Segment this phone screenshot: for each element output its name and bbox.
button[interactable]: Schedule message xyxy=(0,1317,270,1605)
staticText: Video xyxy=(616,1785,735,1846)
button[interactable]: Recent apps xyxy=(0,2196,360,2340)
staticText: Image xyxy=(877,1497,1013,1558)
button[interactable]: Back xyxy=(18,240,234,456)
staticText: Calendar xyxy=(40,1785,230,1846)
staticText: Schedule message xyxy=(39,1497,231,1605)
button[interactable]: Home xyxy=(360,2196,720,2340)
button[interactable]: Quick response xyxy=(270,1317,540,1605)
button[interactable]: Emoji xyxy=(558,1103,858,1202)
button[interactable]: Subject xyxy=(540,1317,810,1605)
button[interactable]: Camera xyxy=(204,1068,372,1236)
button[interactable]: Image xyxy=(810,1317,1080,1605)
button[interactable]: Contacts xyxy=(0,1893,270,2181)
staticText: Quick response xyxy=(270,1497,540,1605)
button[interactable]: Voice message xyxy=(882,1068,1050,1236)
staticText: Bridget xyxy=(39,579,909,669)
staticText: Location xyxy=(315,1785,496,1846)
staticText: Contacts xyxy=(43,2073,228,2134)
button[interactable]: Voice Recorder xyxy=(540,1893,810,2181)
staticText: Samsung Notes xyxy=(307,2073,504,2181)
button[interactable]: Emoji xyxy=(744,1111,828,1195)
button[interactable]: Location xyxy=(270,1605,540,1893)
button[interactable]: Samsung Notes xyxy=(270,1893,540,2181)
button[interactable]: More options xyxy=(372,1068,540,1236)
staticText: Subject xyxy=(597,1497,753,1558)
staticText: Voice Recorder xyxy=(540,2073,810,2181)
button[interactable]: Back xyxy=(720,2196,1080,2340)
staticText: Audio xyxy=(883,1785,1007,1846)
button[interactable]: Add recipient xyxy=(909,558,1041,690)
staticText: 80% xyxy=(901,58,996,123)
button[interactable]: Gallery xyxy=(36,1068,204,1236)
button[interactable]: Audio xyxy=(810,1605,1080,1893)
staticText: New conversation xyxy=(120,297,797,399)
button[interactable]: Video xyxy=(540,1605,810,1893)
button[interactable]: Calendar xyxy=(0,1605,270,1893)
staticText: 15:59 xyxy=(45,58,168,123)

######

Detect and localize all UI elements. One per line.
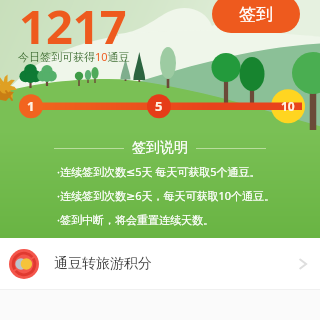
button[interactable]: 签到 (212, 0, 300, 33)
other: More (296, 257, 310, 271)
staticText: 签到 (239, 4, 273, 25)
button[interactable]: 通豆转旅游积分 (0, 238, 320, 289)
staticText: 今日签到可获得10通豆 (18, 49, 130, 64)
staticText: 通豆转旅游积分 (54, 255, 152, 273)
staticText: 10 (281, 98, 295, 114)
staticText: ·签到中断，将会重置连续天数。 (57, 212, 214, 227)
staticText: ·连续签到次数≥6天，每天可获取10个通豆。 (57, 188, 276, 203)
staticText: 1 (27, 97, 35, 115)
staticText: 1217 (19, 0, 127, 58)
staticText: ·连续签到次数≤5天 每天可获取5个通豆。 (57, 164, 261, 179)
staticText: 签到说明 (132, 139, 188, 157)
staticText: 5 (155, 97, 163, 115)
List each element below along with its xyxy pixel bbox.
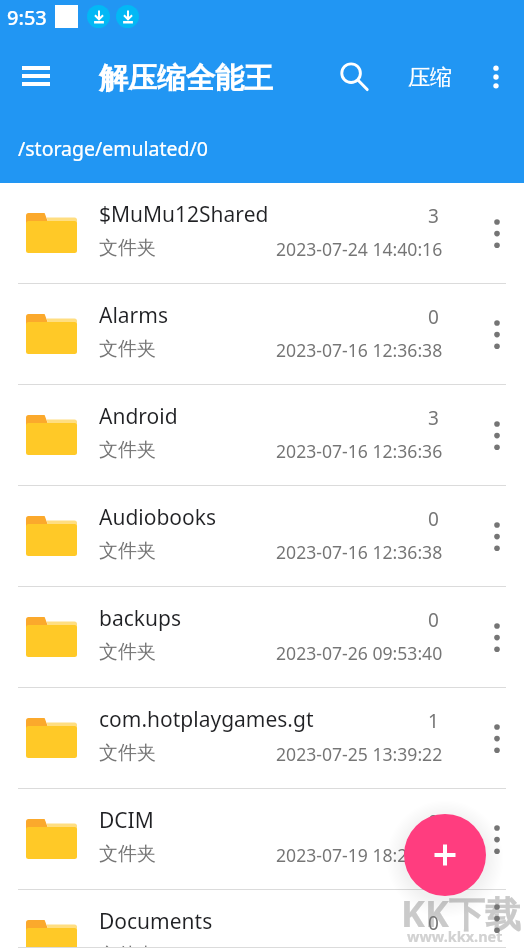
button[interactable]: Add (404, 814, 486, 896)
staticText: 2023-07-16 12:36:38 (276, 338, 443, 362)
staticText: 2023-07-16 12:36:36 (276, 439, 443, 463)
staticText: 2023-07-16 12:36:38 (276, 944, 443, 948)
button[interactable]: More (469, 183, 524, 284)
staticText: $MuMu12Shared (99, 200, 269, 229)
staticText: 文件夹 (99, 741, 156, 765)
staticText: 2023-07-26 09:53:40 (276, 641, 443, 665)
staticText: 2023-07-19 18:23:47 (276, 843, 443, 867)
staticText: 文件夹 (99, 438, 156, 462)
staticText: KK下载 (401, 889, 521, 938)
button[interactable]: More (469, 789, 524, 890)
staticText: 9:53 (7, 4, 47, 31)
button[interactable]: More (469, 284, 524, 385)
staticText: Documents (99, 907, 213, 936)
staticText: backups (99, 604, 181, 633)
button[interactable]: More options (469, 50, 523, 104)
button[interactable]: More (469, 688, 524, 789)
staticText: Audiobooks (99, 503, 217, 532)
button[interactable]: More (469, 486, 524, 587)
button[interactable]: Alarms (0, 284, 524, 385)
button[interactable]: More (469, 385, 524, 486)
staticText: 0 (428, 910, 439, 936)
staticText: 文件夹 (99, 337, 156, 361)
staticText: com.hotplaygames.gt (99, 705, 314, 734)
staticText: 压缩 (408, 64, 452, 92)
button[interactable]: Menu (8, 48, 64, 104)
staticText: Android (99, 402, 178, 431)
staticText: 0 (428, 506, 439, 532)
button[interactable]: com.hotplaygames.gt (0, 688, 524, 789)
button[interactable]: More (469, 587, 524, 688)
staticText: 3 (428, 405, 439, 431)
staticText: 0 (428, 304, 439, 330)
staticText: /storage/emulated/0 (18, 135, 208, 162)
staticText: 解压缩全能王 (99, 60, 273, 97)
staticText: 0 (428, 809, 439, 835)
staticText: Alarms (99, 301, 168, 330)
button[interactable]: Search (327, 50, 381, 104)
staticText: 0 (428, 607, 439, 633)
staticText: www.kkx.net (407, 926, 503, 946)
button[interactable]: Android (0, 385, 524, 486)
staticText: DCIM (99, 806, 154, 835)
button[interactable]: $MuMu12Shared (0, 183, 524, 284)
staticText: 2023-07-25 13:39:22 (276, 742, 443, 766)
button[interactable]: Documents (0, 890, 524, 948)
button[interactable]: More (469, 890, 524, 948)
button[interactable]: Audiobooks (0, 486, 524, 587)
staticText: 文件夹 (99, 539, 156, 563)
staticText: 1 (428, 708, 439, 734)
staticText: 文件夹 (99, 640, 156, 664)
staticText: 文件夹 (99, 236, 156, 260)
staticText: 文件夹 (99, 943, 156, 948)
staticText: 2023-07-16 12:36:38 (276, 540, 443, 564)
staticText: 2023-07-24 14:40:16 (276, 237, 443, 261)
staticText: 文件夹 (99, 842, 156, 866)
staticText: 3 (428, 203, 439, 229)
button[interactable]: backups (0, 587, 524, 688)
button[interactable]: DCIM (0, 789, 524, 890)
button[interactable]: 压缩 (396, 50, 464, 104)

######

[PROBLEM STATEMENT] Could you report how many lines in the data above include the word "Voice"? Give the number and nothing more.

[ANSWER TO THIS EXERCISE] 3